Cuánto han cambiado los tiempos, ¿verdad? Ahora los toreros, salvo alguno que se las ingenia para que lo saquen en la televisión, por la calle son mindundis. Nadie los conoce.

Los tiempos cambian, sí, pero disiento de que esta lamentable falta de popularidad de los toreros actuales se deba a los nuevos usos y costumbres de nuestros conciudadanos. Antes al contrario, en esta época electrónica, pragmática y mediocre que vivimos, quien se juega la vida gallardamente vestido de fulgurantes alamares debería ser un valor esencial e indiscutido, con proyección galáctica, aunque solo fuera por su rareza. No. La decadencia en que ha caído la personalidad del torero es culpa del propio torero, que ignora la grandeza de su oficio; y ya viene de lejos.

La mayoría de los diestros actuales, menos mal, acuden a los cortijos y a las dehesas, con el fin de entrenarse y mantener en el tono debido la costumbre de estar ante la cara del toro. Pero cuando regresan a la ciudad (o allí mismo, fuera de la placita de tientas) vuelven a ser mancebos de botica en versión moderna. En tales condiciones, qué se va a esperar de ellos cuando salen a la plaza. Que te muelan a derechazos, y aún gracias.

El erial en que los toreros de esta hora han convertido el riquísimo repertorio de suertes que alumbró la tauromaquia no obedece a su falta de capacidad física o intelectual. La materia prima de que está hecha el torero de hoy es similar a la de los grandes diestros de la edad clásica del toreo, con la única diferencia de que está mejor provista de calorías y vitaminas. El erial en que los toreros de esta hora han convertido el riquísimo repertorio de la tauromaquia es consecuencia de su total ausencia de torería.

La admiración por el torero empezaba en la plaza. Si la habilidad histórica de los toreros consistiera en pegar derechazos, la fiesta no habría remontado sus balbuceos. Ocurrió que nació por virtud del toro y del hombre que le jugaba temeridades, y uno y otro fueron depurando, aquel su casta, este su alarde, hasta constituirse en espectáculo reglado donde se amalgamaban, en perfecta armonía ceremonial y técnica, júbilo y tragedia.

En el ejercicio ritual de la corrida, un espectáculo autóctono sin parigual, prevalecieron las suertes de mayor exposición y belleza, y la cimera de todas era la estocada. Es muy significativo que sea esta, precisamente, la que ha caído en mayor desuso. Ahora no se matan los toros en la suerte de recibir o volapié: se asesinan.

Qué bonito lo que describe Vidal que era la fiesta… a principios del XX, y qué puntual en cómo decayó a finales del mismo. En el prólogo, no se crean ustedes, habla también de otros culpables de esa crisis. Entre ellos los aficionados.

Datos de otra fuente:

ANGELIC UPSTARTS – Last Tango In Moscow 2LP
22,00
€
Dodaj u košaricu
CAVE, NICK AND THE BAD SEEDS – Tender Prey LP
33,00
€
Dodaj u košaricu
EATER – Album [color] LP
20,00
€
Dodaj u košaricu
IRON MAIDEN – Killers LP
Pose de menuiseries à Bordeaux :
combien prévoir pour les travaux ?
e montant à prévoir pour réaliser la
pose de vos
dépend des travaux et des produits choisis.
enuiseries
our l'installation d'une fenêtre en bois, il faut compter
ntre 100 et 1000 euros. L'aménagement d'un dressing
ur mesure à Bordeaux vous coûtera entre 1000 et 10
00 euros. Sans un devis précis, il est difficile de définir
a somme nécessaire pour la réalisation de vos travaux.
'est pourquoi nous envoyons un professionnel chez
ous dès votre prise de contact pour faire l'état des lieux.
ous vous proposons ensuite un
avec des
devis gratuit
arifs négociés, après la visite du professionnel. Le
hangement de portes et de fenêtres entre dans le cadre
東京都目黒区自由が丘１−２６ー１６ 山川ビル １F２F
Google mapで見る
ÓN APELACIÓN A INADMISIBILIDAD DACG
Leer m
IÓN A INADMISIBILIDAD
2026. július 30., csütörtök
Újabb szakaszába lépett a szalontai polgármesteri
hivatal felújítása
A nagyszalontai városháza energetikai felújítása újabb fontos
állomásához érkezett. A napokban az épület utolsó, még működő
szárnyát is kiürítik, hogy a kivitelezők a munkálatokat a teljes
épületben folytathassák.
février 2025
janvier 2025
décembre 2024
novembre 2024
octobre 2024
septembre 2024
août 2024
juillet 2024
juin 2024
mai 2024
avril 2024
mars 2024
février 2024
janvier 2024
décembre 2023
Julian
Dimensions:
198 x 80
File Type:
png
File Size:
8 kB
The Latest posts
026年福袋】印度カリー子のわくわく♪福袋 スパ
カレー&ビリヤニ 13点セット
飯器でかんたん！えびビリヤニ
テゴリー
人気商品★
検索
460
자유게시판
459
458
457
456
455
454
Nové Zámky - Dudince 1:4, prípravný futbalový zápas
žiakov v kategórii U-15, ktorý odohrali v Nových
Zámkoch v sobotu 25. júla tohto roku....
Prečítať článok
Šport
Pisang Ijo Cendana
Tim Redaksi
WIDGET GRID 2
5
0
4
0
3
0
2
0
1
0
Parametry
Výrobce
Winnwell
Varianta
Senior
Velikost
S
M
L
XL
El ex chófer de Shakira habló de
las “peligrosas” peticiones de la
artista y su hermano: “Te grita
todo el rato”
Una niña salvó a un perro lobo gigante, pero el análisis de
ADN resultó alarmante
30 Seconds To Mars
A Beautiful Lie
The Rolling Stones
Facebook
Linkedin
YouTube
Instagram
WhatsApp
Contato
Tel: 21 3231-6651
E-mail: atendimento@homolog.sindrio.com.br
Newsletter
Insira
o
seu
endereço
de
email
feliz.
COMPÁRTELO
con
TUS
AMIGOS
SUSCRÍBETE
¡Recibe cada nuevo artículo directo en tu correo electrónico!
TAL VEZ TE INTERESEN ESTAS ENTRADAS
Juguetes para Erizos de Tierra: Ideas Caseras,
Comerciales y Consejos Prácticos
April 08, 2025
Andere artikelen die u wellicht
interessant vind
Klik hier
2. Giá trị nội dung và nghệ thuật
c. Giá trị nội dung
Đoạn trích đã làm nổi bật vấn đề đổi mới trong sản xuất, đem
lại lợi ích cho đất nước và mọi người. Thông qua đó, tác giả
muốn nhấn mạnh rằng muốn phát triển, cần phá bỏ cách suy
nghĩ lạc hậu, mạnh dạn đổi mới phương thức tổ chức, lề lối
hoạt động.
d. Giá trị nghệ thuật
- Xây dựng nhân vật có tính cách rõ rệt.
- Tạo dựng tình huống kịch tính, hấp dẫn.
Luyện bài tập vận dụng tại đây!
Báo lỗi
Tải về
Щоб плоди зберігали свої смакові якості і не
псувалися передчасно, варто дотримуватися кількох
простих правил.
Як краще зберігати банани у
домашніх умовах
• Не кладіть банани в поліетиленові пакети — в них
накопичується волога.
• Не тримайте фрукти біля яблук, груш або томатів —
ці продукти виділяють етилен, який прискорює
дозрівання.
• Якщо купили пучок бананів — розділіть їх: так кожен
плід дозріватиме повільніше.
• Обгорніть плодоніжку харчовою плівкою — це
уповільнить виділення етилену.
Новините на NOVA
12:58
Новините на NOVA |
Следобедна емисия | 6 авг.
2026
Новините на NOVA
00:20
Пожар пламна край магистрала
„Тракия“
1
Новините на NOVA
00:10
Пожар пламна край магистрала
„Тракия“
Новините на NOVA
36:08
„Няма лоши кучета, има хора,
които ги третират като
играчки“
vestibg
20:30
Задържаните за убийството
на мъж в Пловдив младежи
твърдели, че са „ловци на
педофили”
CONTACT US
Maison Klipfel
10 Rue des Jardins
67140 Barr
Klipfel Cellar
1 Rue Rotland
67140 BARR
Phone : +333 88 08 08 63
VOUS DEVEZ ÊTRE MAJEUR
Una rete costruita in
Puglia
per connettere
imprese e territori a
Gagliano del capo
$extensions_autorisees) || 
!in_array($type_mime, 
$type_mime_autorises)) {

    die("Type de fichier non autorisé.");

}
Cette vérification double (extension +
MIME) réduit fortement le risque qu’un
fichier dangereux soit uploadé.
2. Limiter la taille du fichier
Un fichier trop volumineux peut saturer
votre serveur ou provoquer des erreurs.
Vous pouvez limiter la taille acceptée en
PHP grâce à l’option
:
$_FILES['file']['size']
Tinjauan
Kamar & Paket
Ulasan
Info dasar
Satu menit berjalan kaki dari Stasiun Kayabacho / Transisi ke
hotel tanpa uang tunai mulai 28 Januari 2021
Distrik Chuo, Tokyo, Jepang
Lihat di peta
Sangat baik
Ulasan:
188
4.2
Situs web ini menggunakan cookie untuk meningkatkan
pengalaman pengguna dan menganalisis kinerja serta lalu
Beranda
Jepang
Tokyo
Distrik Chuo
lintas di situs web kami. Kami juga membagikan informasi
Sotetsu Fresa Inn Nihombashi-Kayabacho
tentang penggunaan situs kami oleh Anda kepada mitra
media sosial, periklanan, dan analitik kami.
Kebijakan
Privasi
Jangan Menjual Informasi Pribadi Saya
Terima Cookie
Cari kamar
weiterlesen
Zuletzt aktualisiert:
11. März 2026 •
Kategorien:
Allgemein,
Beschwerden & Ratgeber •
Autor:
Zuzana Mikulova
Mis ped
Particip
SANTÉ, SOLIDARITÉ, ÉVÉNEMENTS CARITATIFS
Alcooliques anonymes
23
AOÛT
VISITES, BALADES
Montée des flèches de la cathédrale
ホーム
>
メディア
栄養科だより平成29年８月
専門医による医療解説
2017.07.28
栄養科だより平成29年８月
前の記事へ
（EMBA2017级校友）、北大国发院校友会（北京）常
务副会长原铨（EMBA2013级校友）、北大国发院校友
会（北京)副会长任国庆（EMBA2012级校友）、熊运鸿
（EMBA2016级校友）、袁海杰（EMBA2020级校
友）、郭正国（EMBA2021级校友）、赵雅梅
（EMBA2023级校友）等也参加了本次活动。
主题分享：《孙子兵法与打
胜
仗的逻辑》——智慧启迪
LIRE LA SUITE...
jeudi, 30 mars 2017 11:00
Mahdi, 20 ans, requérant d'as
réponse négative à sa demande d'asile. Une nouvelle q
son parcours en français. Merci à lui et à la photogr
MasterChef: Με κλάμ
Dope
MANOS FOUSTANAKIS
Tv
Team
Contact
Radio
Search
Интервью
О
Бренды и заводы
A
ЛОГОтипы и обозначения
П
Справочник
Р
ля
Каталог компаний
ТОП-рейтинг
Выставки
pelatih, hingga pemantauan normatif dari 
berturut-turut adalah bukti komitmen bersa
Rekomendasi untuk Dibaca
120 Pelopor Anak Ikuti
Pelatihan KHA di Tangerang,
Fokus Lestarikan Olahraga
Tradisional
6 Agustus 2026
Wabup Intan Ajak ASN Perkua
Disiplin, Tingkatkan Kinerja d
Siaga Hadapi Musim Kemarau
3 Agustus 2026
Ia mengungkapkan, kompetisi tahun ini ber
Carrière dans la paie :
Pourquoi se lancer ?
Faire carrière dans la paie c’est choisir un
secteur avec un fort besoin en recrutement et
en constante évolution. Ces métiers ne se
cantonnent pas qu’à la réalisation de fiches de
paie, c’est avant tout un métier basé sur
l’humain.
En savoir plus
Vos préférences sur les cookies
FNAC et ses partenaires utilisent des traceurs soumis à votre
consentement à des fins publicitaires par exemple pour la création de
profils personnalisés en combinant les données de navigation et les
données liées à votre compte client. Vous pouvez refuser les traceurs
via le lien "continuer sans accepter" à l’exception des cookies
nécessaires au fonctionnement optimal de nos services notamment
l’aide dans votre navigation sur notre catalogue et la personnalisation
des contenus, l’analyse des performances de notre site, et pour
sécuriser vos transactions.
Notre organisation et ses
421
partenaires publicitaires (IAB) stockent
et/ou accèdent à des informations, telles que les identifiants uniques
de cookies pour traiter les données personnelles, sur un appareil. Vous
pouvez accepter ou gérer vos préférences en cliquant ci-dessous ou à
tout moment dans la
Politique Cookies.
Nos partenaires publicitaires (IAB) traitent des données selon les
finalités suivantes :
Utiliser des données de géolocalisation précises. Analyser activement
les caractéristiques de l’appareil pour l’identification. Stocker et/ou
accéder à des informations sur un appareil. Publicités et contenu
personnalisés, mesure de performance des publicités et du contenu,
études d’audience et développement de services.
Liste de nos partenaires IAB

A quien de verdad gustaban los toros no puede hacer oídos sordos a que si acaso la mera cultura del no maltrato fuera insuficiente como argumento, las razones eminentemente taurinas hace mucho que desaparecieron: hoy abundan mugrero, chapucería y corrupción. Y las excepciones llamadas José Tomás son la confirmación de la regla.

José Tomás durante el último evento de tauromaquia en la plaza La Monumental de Barcelona, en 2011.
José Tomás durante el último evento de tauromaquia en la plaza La Monumental de Barcelona, en 2011.David Ramos (Getty Images)

Entiendo la nostalgia del libro de Carmelita Madrazo, a quien traté, y de Conchita Cintrón, a quien alguna vez saludé. Pero qué simbólica fue la demolición de El Progreso: incluso cuando este cayó no entendimos que más que piedras comenzaba la demolición de una tradición que por varias razones tenía que desaparecer, que teníamos que progresar. Y cuánto nos hemos tardado.